Hallo Liebe User hab ein Problem...

unzwar haben wir heute in der Uni mit Informatik I begonnen.

Am Ende der Vorlesung haben wir einen Übungsblatt erhalten.... Aufgabe lautet wie folgt:

Ein Computerprogramm führe auf einer Eingabe von der länge n ELEMENT aus N genau T(n) Rechenschritten aus. Wir gehen davon ausm dass ein Rechenschritt 10^-9 Sekunden dauert. In der unten stehenden Tabelle sind in der ersten Spalte Laufzeitfunktionen T(n) und in der ersten Zeile Zeiträume angegeben. Berechnen Sie für jeden Eintrag, wie groß die Eingabegröße n maximal sein darf, damit ein Programm mit der gegebenen Laufzeitfunktion in angegebenen Zeitraum terminiert.

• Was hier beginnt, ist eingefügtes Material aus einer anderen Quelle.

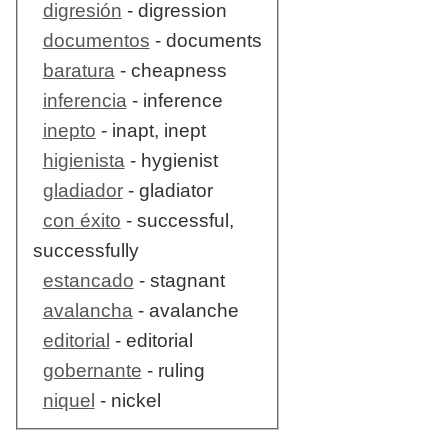
digresión
- digression
documentos
- documents
baratura
- cheapness
inferencia
- inference
inepto
- inapt, inept
higienista
- hygienist
gladiador
- gladiator
con éxito
- successful,
successfully
estancado
- stagnant
avalancha
- avalanche
editorial
- editorial
gobernante
- ruling
niquel
- nickel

dann steht da Wurzelzeichen n und 1 sekunde....


----------



## Marco13 (14. Apr 2010)

So wie hier: http://www.java-forum.org/java-basi...63-laufzeitfunktionen-ausfuehrungszeiten.html ?


----------



## AlexSpritze (14. Apr 2010)

10^-9 s dauert ein Rechenschritt ... Wurzel n ist die Laufzeitfunktion, und wenn du für n Zahlen einsetzt und dann mal 10^-9 s multiplizierst, müsstest du eine Zahl erhalten die kleiner oder gleich dieser 1 Sekunde ist.


----------